California’s right-to-die law is nothing less than historic, certainly one of the most important pieces of legislation passed in the last several years. More than 100 people have used it to take their own lives since it was approved in 2015. Families have said repeatedly that the law has brought comfort to their relatives who took advantage of it, in many cases by offering an alternative to pain and suffering.
Furthermore, it has wide backing. A 2015 UC Berkeley survey of Californians found that three-fourths of respondents said they support the right of terminally ill patients to end their lives. That included majorities of Democrats, Republicans and independent voters.
But this important, compassionate and, by all measures, successful law was overturned Monday by a judge in Riverside County.
The legal problem isn’t with the law itself, which sets sensible, protective and moderate rules to ensure that terminally ill people are not coerced or persuaded to end their lives. It assures them that after multiple examinations and determination by a doctor that they have less than six months to live, they can seek help to obtain medication that will let them die without pain. It ensures that the patients are fully capable of making the decision for themselves.

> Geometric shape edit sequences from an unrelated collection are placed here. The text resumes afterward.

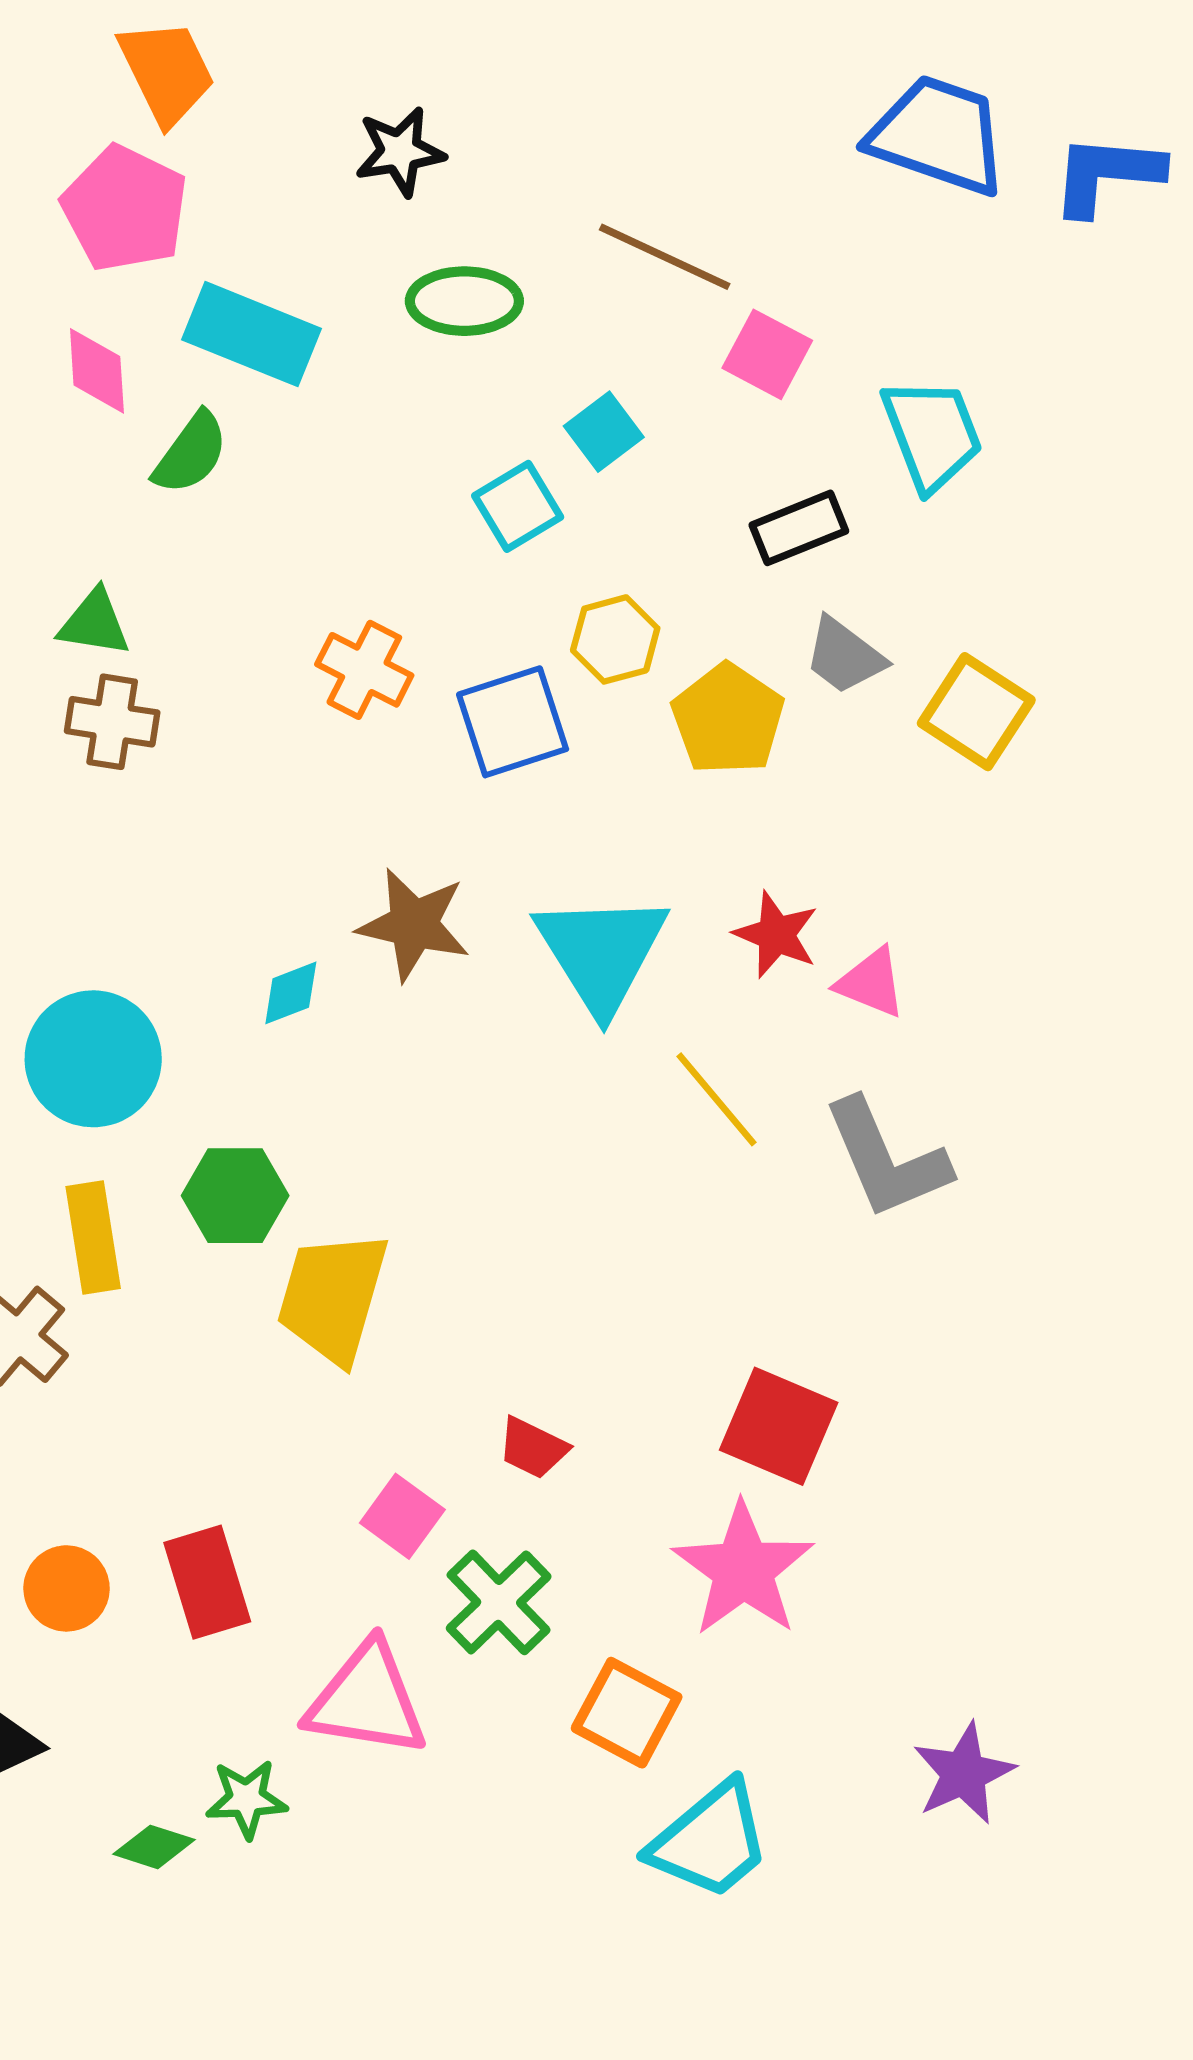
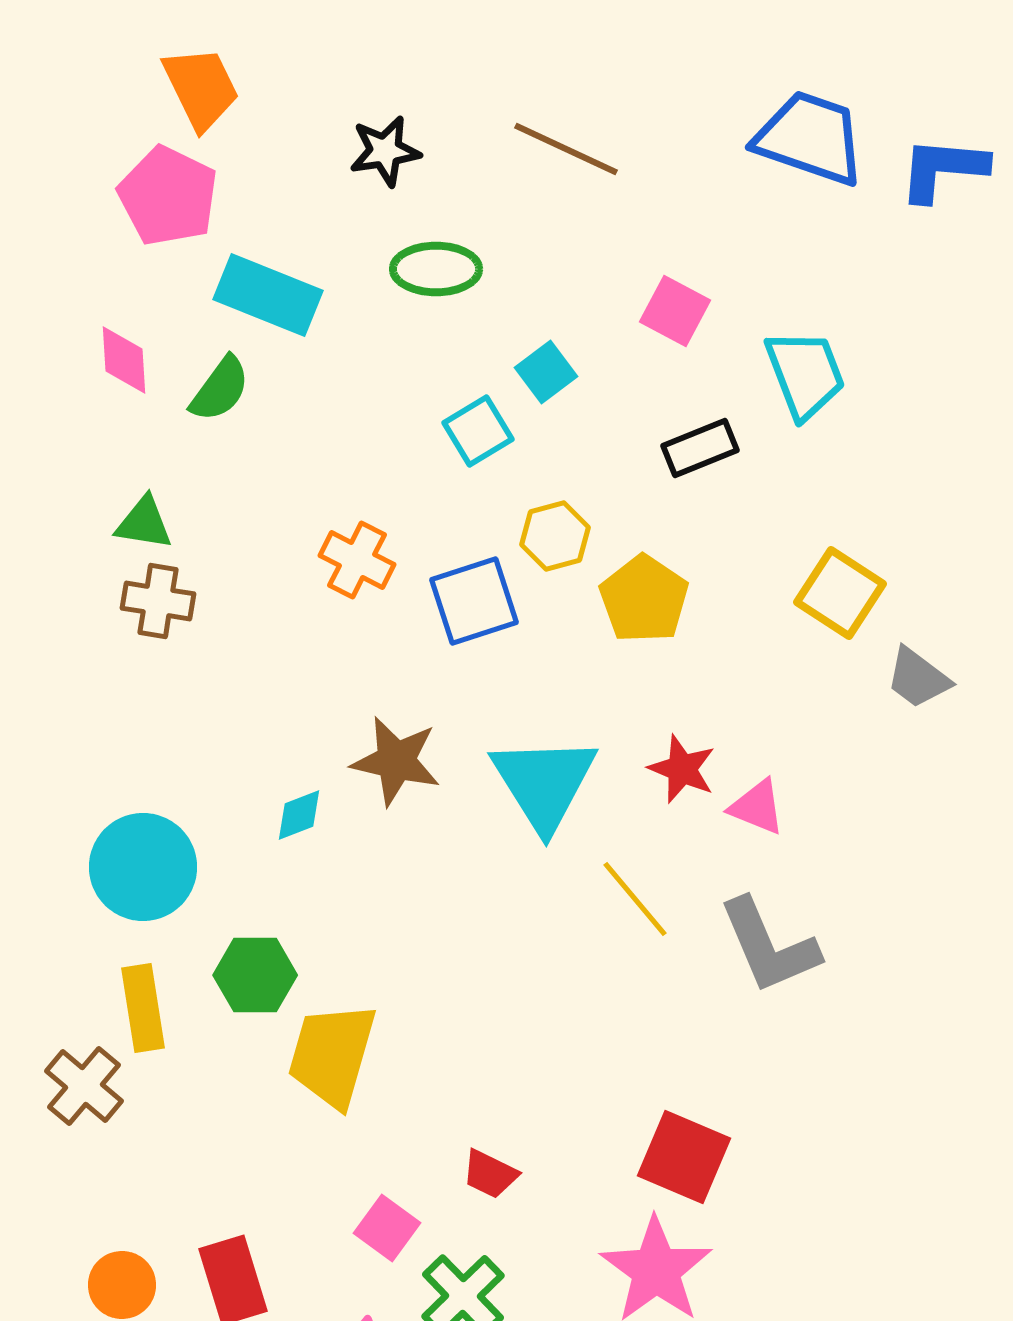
brown line: (665, 257) -> (566, 149), moved
pink diamond: (97, 371) -> (124, 360), moved
gray trapezoid: (845, 656) -> (918, 678), moved

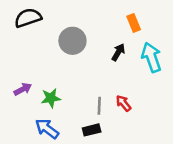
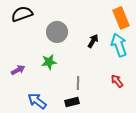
orange rectangle: (134, 23) -> (121, 18), moved, size x1.5
green star: (51, 98) -> (49, 62), moved
red arrow: (123, 103) -> (117, 81), moved

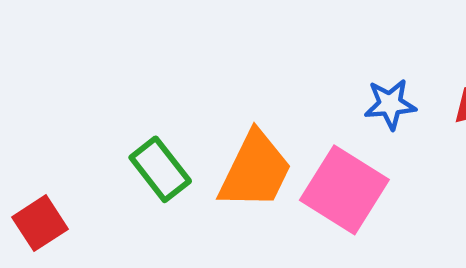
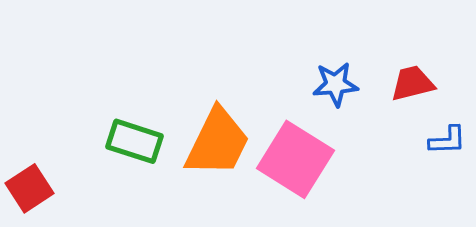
green rectangle: (160, 169) -> (134, 141), turned -34

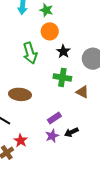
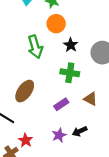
brown triangle: (82, 92) -> (90, 99), moved
brown ellipse: (20, 94) -> (25, 91), turned -60
purple rectangle: (54, 118) -> (61, 104), moved

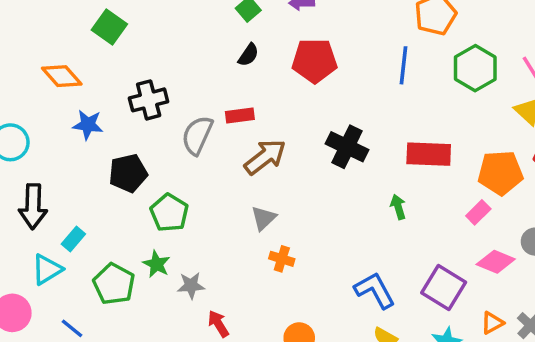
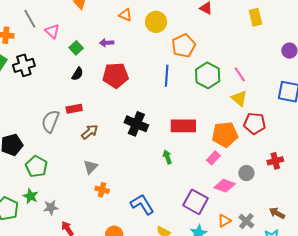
black cross: (149, 100) -> (24, 65), moved
brown arrow: (265, 157) -> (90, 132), size x0.7
blue L-shape: (375, 290) -> (142, 204), moved

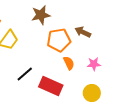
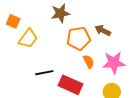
pink star: (94, 64) -> (114, 63), size x1.6
black line: (25, 74) -> (44, 73), turned 30

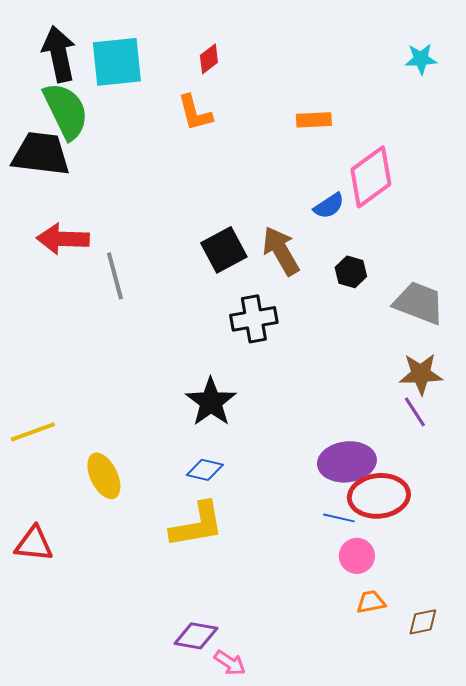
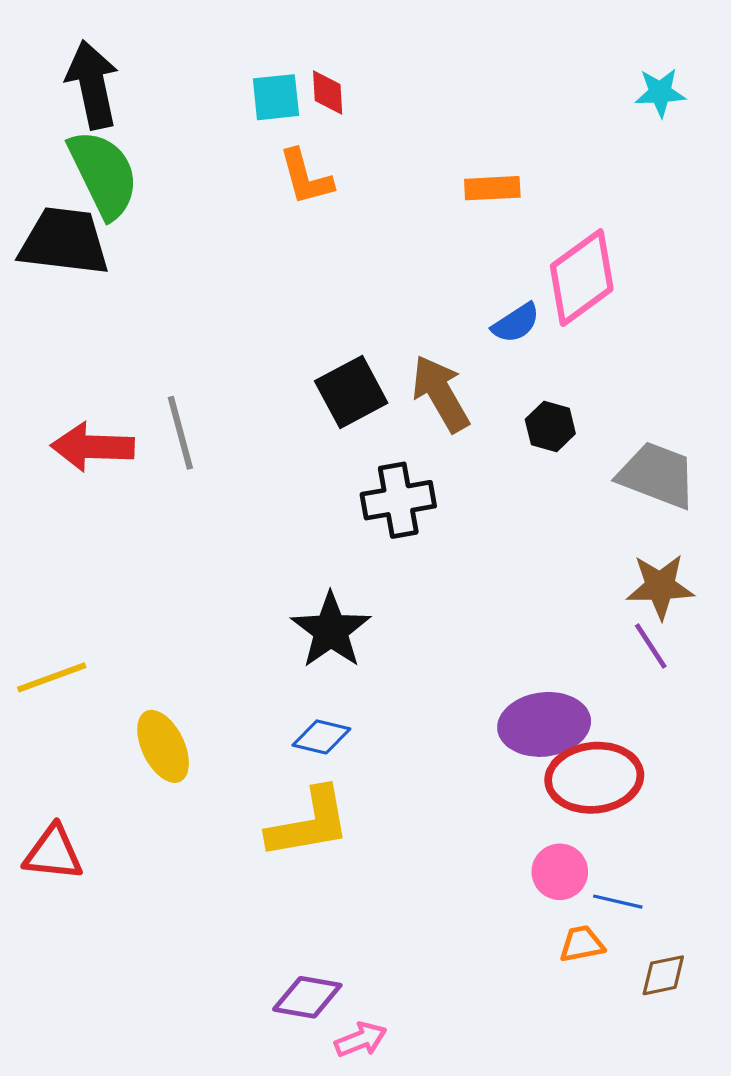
red diamond: (209, 59) -> (328, 93), turned -56
cyan square: (117, 62) -> (276, 97), moved, size x0.6
red arrow: (63, 239) -> (93, 447), moved
blue line: (339, 518) -> (618, 902), moved
pink arrow: (230, 663) -> (361, 1040), turned -56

There are no indications that the law has been misused in any way. Quite the opposite. It has spurred vital end-of-life conversations between patients and their healthcare providers that have led many to decide on options other than ending their lives.
A 2017 article in the Times reported that many of those patients simply needed adjustments in their pain medications but didn’t realize it until they brought up the topic of exercising their right to die. Others opted to enter hospice care earlier. In other words, the bill is working exactly as hoped for and even better: Patients with many different beliefs and concerns gain more information and more control over how they will face the last stages of their lives in whatever way is right for them.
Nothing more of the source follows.